Back to UI-TARS-desktop

Agent API

multimodal/websites/tarko/docs/en/api/agent.mdx

0.3.012.7 KB
Original Source

@tarko/agent

Introduction

@tarko/agent is an event-stream driven meta agent framework designed for building efficient multimodal AI Agents. It provides complete Agent lifecycle management, tool integration, and multi-model support.

When to use?

This Agent SDK provides a low-level programmatic API, suitable for building AI agents from scratch:

  • MCP Agent: Connect to MCP clients and implement standardized AI tool protocols
  • GUI Agent: Build graphical interface agents that handle user interactions
  • Custom Agents: Build specialized agents for specific domains like code generation, data analysis, etc.

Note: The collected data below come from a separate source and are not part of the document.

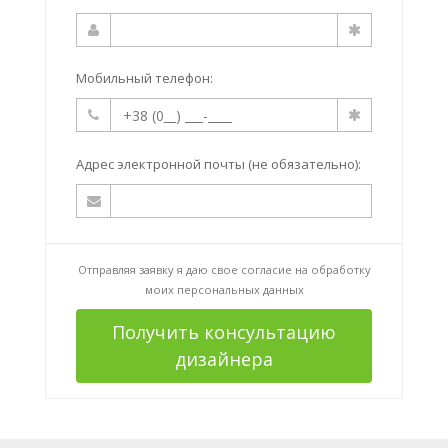
Мобильный телефон:
Адрес электронной почты (не обязательно):
Отправляя заявку я даю свое согласие на
обработку
моих персональных данных
Получить консультацию
дизайнера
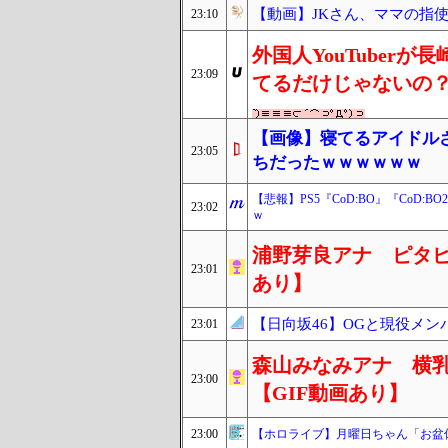
【動画】JKさん、ママの指
23:10
外国人YouTuber
23:09
てるだけじゃないの
【画像】寝てるアイドル
23:05
ちだったｗｗｗｗｗｗ
【悲報】PS5『CoD:BO』『Co
23:02
ｗ
浦野芽良アナ ピタピ
23:01
あり】
【日向坂46】OGと現役メ
23:01
森山みなみアナ 横乳
23:00
【GIF動画あり】
23:00
【ホロライブ】月曜日ちゃん「お盆休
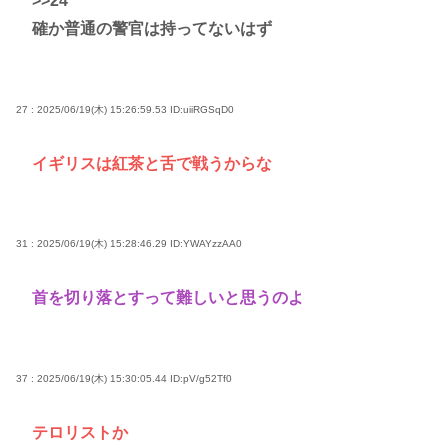
>>24
確か普通の警官は持ってないはず
27 : 2025/06/19(木) 15:26:59.53
ID:uiiRGSqD0
イギリスは紅茶と舌で戦うからな
31 : 2025/06/19(木) 15:28:46.29
ID:YWAYzzAA0
首を切り落とすって難しいと思うのよ
37 : 2025/06/19(木) 15:30:05.44
ID:pV/g52Tf0
テロリストか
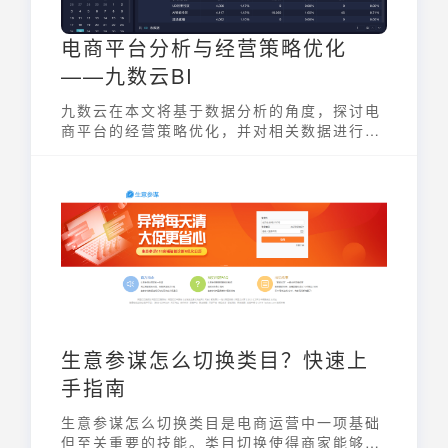
电商平台分析与经营策略优化
——九数云BI
九数云在本文将基于数据分析的角度，探讨电
商平台的经营策略优化，并对相关数据进行深
入讨论。
生意参谋怎么切换类目？快速上
手指南
生意参谋怎么切换类目是电商运营中一项基础
但至关重要的技能。类目切换使得商家能够更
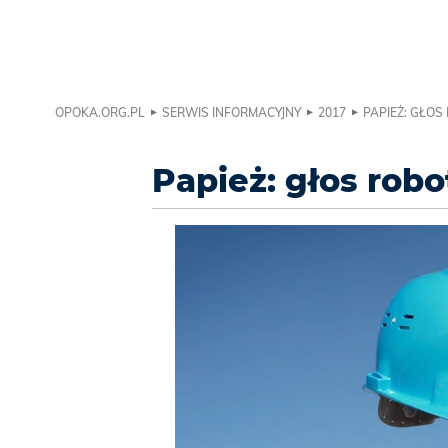
OPOKA.ORG.PL
SERWIS INFORMACYJNY
2017
PAPIEŻ: GŁO
Papież: głos rob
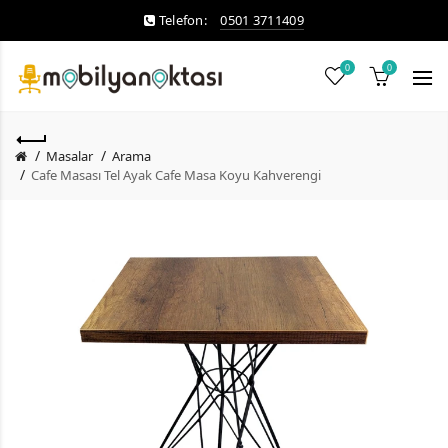
Telefon:
0501 3711409
0
0
Masalar
Arama
Cafe Masası Tel Ayak Cafe Masa Koyu Kahverengi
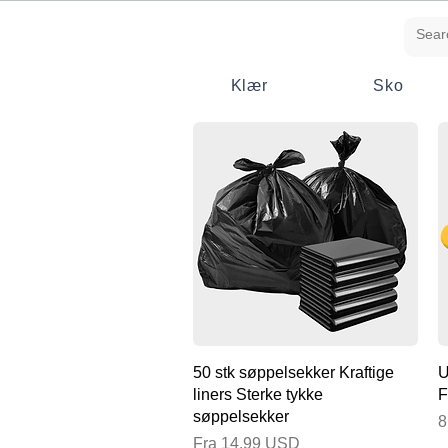
Klær
Sko
Hurtigvisning
50 stk søppelsekker Kraftige
U
liners Sterke tykke
F
søppelsekker
P
8
Salgspris
Fra
14,99 USD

Unlike high-level frameworks, @tarko/agent gives you complete control to customize Agent behavior.

Architecture Overview

mermaid
flowchart TD
    A[User Input] --> B[Agent.run]
    B --> C[Message History]
    C --> D[LLM Request]
    D --> E{Tool Calls?}
    E -->|Yes| F[Tool Execution]
    E -->|No| G[Generate Response]
    F --> H[Tool Results]
    H --> I{Max Iterations?}
    I -->|No| D
    I -->|Yes| G
    G --> J[Event Stream]
    
    J --> K[UI Updates]
    J --> L[Logging]
    J --> M[Monitoring]
    
    style A fill:#e1f5fe
    style G fill:#c8e6c9
    style F fill:#fff3e0
    style J fill:#f3e5f5

Install

bash
npm install @tarko/agent

Core Features

  1. Tool Integration - Effortlessly create and call tools within agent responses, supporting complex multi-step workflows.
  2. Event-Stream Driven - Based on standard event stream protocols, real-time tracking of Agent state for efficient context and UI building.
  3. Native Streaming - Native streaming transmission lets you understand the Agent's thinking process and output results in real time.
  4. Multimodal Analysis - Automatically analyze multimodal tool results (images, text, files, etc.), letting you focus on business logic.
  5. Strong Extension Capabilities - Rich lifecycle hook design allows you to implement more advanced Agent behaviors.
  6. Multiple Model Providers - Supports OpenAI, Claude, Doubao and other models, with advanced configuration and runtime switching.
  7. Multiple Tool Call Engines - native: OpenAI-compatible native function calling; prompt_engineering: Prompt-based tool calling; structured_outputs: JSON Schema structured outputs.

Quick Start

Create a index.ts:

ts
import { Agent, Tool, z, LogLevel } from '@tarko/agent';

const locationTool = new Tool({
  id: 'getCurrentLocation',
  description: "Get user's current location",
  parameters: z.object({}),
  function: async () => {
    return { location: 'Boston' };
  },
});

const weatherTool = new Tool({
  id: 'getWeather',
  description: 'Get weather information for a specified location',
  parameters: z.object({
    location: z.string().describe('Location name, such as city name'),
  }),
  function: async (input) => {
    const { location } = input;
    return {
      location,
      temperature: '70°F (21°C)',
      condition: 'Sunny',
      precipitation: '10%',
      humidity: '45%',
      wind: '5 mph',
    };
  },
});

const agent = new Agent({
  model: {
    provider: 'openai',
    id: 'gpt-4o',
    apiKey: process.env.OPENAI_API_KEY!, // From environment variable
  },
  tools: [locationTool, weatherTool],
  instructions: 'You are a professional weather assistant capable of getting accurate location and weather information.',
  temperature: 0.7,
  maxIterations: 50,
});

async function main() {
  const response = await agent.run({
    input: "How's the weather today?",
  });
  console.log(response);
}

main();

Execute it:

bash
npx tsx index.ts

Output:

json
{
  "id": "5c38c0a1-ccbe-48f0-8b97-ae78a4d9407e",
  "type": "assistant_message",
  "timestamp": 1750188571248,
  "content": "The weather in Boston today is sunny with a temperature of 70°F (21°C). There's a 10% chance of precipitation, humidity is at 45%, and the wind is blowing at 5 mph.",
  "finishReason": "stop",
  "messageId": "msg_1750188570877_ics24k3x"
}

API

Agent

Define an Agent instance:

ts
const agent = new Agent({
  /* AgentOptions */
});

Agent Options

Based on the actual AgentOptions interface from the source code, all options are optional:

Basic Configuration
  • id: Unique identifier for the agent instance (default: "@tarko/agent")
  • name: Agent name for tracking and logging (default: "Anonymous")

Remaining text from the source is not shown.